GM: The Threat of Bankruptcy
GM's senior management, business experts, and some members of Congress think letting the automaker go Chapter 11 would be a disaster
By David Kiley
GM Chairman and CEO G. Richard Wagoner Jr. Getty Images
View Slide Show
Over the past several days, while General Motors (GM) Chairman and Chief Executive G. Richard Wagoner Jr. has repeated his mantra that "bankruptcy is not an option," the specter of a Chapter 11 reorganization is circling GM's downtown Detroit headquarters like vultures.
When it reported its third-quarter earnings on Nov. 7, GM said that it may face cash reserve levels (BusinessWeek.com, 11/7/08) by the New Year that would put it at the threshold needed just to meet payroll and continue some level of normal operations.
It has already suspended most of its future product programs. It has stepped up the pressure on the White House and Congress, especially the Michigan caucus, to find a way to get government help. "The third-quarter results made it clear that, without government intervention, GM is headed for bankruptcy," Gimme Credit auto analyst Shelly Lombard said.

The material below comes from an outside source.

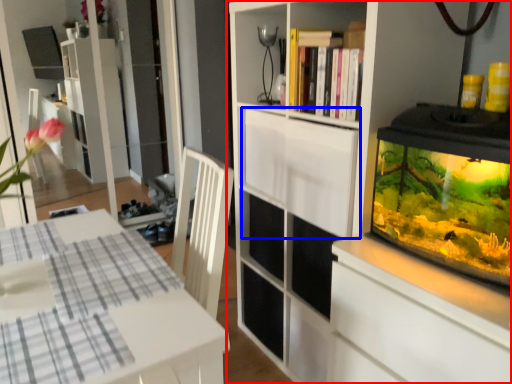 Question: Which object is further to the camera taking this photo, cupboard (highlighted by a red box) or cabinetry (highlighted by a blue box)?

Choices:
 (A) cupboard
 (B) cabinetry

Answer: (B)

Circuit City Isn't a Model
Bankruptcy lawyers say the automaker could benefit from a prepackaged bankruptcy, which would be a reorganization that is worked out among the automaker's creditors before the case ever gets to a bankruptcy court judge. "It would be messy but ultimately could help the company restructure itself a lot faster," says Mark Bane, a partner at New York law firm Ropes & Gray.
The biggest obstacle to any bankruptcy is the lack of availability of debtor-in-possession (DIP) financing, which is liquidity normally provided by banks and private equity firms that a company in bankruptcy needs to reorganize itself. Indeed, the question of bankruptcy has been on the minds of GM's top executives. On Nov. 6, GM North America President Troy Clarke told a gathering of auto suppliers that obtaining DIP financing would be "practically impossible" given the state of the credit markets and the size of GM's obligations. "But that's where the government could come in," says attorney Bane, "providing the liquidity GM would need to massively reorganize under Chapter 11."
The worst-case scenario for GM, say most experts, is a spontaneous Chapter 11, like the one filed by electronics retailer Circuit City (CCTYQ.PK) on Nov. 10. But a prepackaged filing could be set up to make sure that the vast majority of auto suppliers would continue to get paid on time.
Hoping for Liquidity
Others disagree. Kimberly Rodriguez, a partner at Grant Thornton, an accounting and management consulting firm that works with auto companies and suppliers, says bankruptcy is a "last resort." Rodriguez says that in better times GM and Ford (F) have provided liquidity to its biggest suppliers who would have otherwise been forced into Chapter 11, which is very messy and destructive. "The government could play that same role for GM, and it will be a lot more orderly," says Rodriguez.
Aides to House Speaker Nancy Pelosi (D-Calif.) said on Tuesday, Nov. 11, that the Speaker, whose congressional district is in San Francisco, is working up a bill with House leadership that would help automakers and suppliers with liquidity to avoid bankruptcy. President-elect Barack Obama's transition chief, John Podesta, told reporters Tuesday that he is in favor of helping the auto companies "remain independent."
Robert Reich, former Labor Secretary under President Bill Clinton and a member of Obama's economic transition team, said Tuesday: "The question [about bailing out the U.S. automakers] is what kind of conditions do you put on that bailout?" In an interview on MSNBC, Reich said that those conditions will likely center on job protections and commitments to green technology. A congressional staffer with knowledge of negotiations on Capitol Hill said limits on executive compensation at the automakers is "probably going to be a condition as well."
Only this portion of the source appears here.